What is really broke? Big Pharma’s Latest Liability Dodge – JD Supra | Vette Leader

\Big Pharma is forging a legal path that wealthy companies want to follow. The corporatists are using a new approach to crush patients and other consumers seeking justice in the civil system with claims that drugmakers and other big companies have harmed them with defective and dangerous products or verifiable wrongdoing.

The US Constitution recognizes the fundamental right of plaintiffs to have their cases heard in a court of first instance. But drugmakers and other companies are hoping to upend accepted norms by taking large-scale liability cases to federal bankruptcy courts, which legal scholars say should never hear such matters. As Bruce Markell, a Northwestern Pritzker School of Law professor and retired bankruptcy judge, told The Wall Street Journal of this predatory corporate tactic:

“This is an attack on the American compensation system.”

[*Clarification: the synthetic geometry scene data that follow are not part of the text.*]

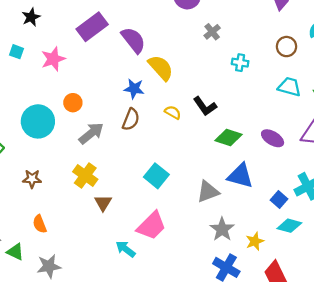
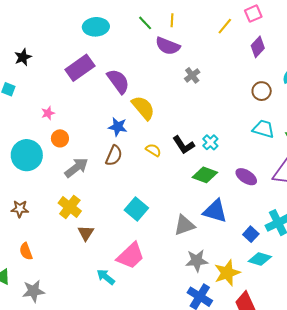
pink star: (53, 59) -> (48, 113), moved, size x0.6
cyan cross: (240, 63) -> (210, 142), moved, turned 35
gray star: (222, 229) -> (197, 261), turned 30
yellow star: (255, 241) -> (227, 273), size x1.5

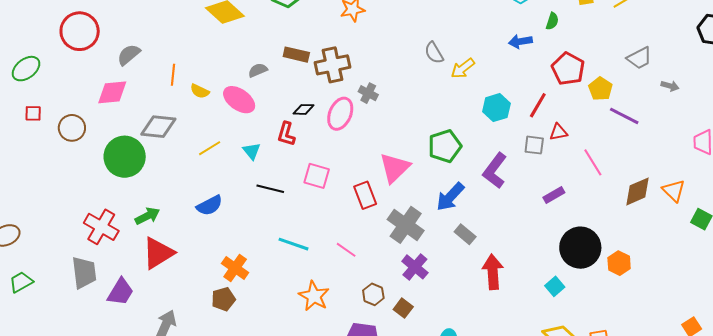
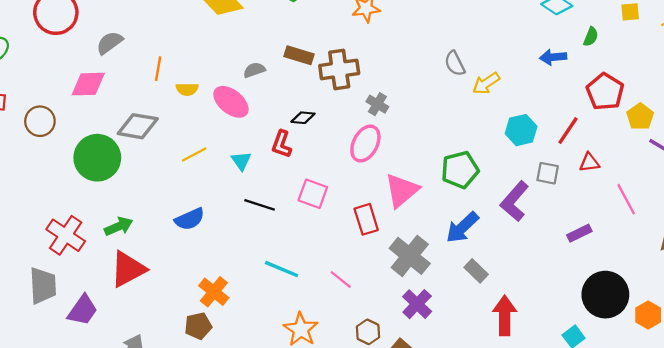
yellow semicircle: (200, 91) -> (187, 89), turned -30
pink ellipse: (340, 114) -> (365, 144), moved
gray square: (534, 145) -> (548, 173), moved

As a matter of fact. This is not an accidental disagreement between lawyers, legal professionals and academics. It covers the basics of the US civil justice system and how it works. To see its unfairness, we need to look at the differences between regular civil trial courts and bankruptcy courts. Both operate at the federal level. But the authority of the former is constitutional, while bankruptcy courts were a creation of Congress. As the US bankruptcy court itself explains:

“A fundamental goal of the federal bankruptcy laws passed by Congress is to provide debtors with a financial ‘reboot’ from onerous debt. The Supreme Court, in a 1934 decision, made this point for the purpose of the Bankruptcy Act: “[I]It gives the honest but unfortunate debtor … a new chance in life and a clear field for future endeavors, unhindered by the pressure and discouragement of pre-existing debt.’”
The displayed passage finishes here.